======== Data for review

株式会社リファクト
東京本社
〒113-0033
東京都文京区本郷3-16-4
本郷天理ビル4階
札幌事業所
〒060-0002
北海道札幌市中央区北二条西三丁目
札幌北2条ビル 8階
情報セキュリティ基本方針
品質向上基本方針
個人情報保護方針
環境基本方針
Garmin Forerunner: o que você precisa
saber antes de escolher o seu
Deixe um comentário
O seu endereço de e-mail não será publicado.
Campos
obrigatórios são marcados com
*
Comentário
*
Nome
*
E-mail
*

================
======== Data for review

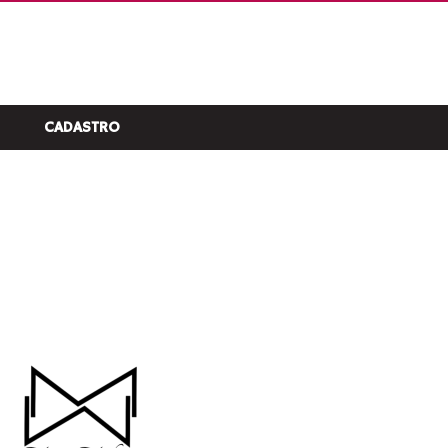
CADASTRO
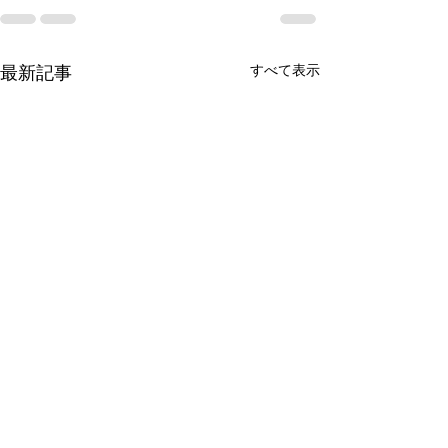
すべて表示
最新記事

================
======== Data for review

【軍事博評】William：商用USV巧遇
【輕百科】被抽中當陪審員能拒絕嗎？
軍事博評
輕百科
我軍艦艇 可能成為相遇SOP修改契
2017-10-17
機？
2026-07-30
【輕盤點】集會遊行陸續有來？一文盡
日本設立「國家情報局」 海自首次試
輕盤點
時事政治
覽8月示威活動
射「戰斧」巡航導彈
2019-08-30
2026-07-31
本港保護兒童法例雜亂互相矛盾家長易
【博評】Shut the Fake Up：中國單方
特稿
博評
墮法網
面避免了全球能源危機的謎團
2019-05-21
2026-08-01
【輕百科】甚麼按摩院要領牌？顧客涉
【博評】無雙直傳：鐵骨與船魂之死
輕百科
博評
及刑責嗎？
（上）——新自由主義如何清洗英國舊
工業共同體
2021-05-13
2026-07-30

================

> [Task to carry out]: Write down only how many lines in the listing contain the word "mail".

> [Your response]: 2